Lars Hartviksen Lars Hartviksen - 1 month ago 11
SQL Question

Does String concatenation in database query cause performance issues?

I have a table named T_PERSON with rows such as FIRSTNAME varchar, LASTNAME varchar, CUSTOMERTYPE int, SELLERID int (and more)

Additionally I have a large "SQL IN statement" list of persons like this

:( 'JOHNxSMITHx12345x1337', 'SARAxBANNERx7612x1337' ... )


That is : FIRSTNAME x LASTNAME x CUSTOMERTYPE x SELLERID

If I run this query:

SELECT * FROM T_PERSON WHERE
STR_REPLACE(FIRSTNAME + 'x' + LASTNAME + 'x' + STR(CUSTOMERID) + 'x' + STR(SELLERID)) in
( 'JOHNxSMITHx12345x1337', 'SARAxBANNERx7612x1337' )

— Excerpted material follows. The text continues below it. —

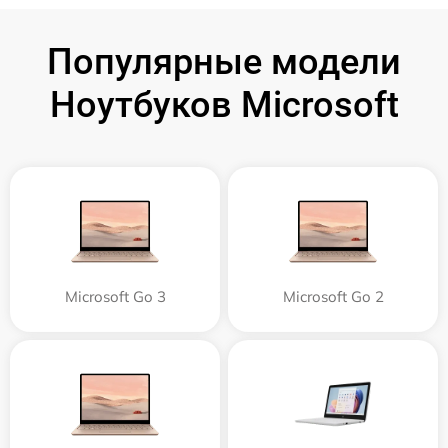
Популярные модели
Ноутбуков Microsoft
Microsoft Go 3
Microsoft Go 2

This query works fine on a tiny database with a few hundred rows, I wonder if I would be able to run this on a huge database with hundreds of millions of rows in T_PERSON.

Will this query be very performance heavy? E.g. if N is the size of the T_PERSON table, will database software in general make N^4 strings and compare each combination to all values in the list?

Answer

We ended up going for a very different solution, running one Query per row to be updated. Now I feel stupid and the guy at DB who did the QA of my Query who asked the question should be ashamed.

The column names FIRSTNAME LASTNAME etc. are of course all implicitly a part of the one and same TABLE ROW. So they can be written as THESAMEROW.FIRSTNAME, THESAMEROW.LASTNAME etc. Looking at it this way, only one string will of course be constructed per row in the database.

My worry that N^4 strings would be created is therefore completely wrong, and my Query would scale perfectly linear on a larger database.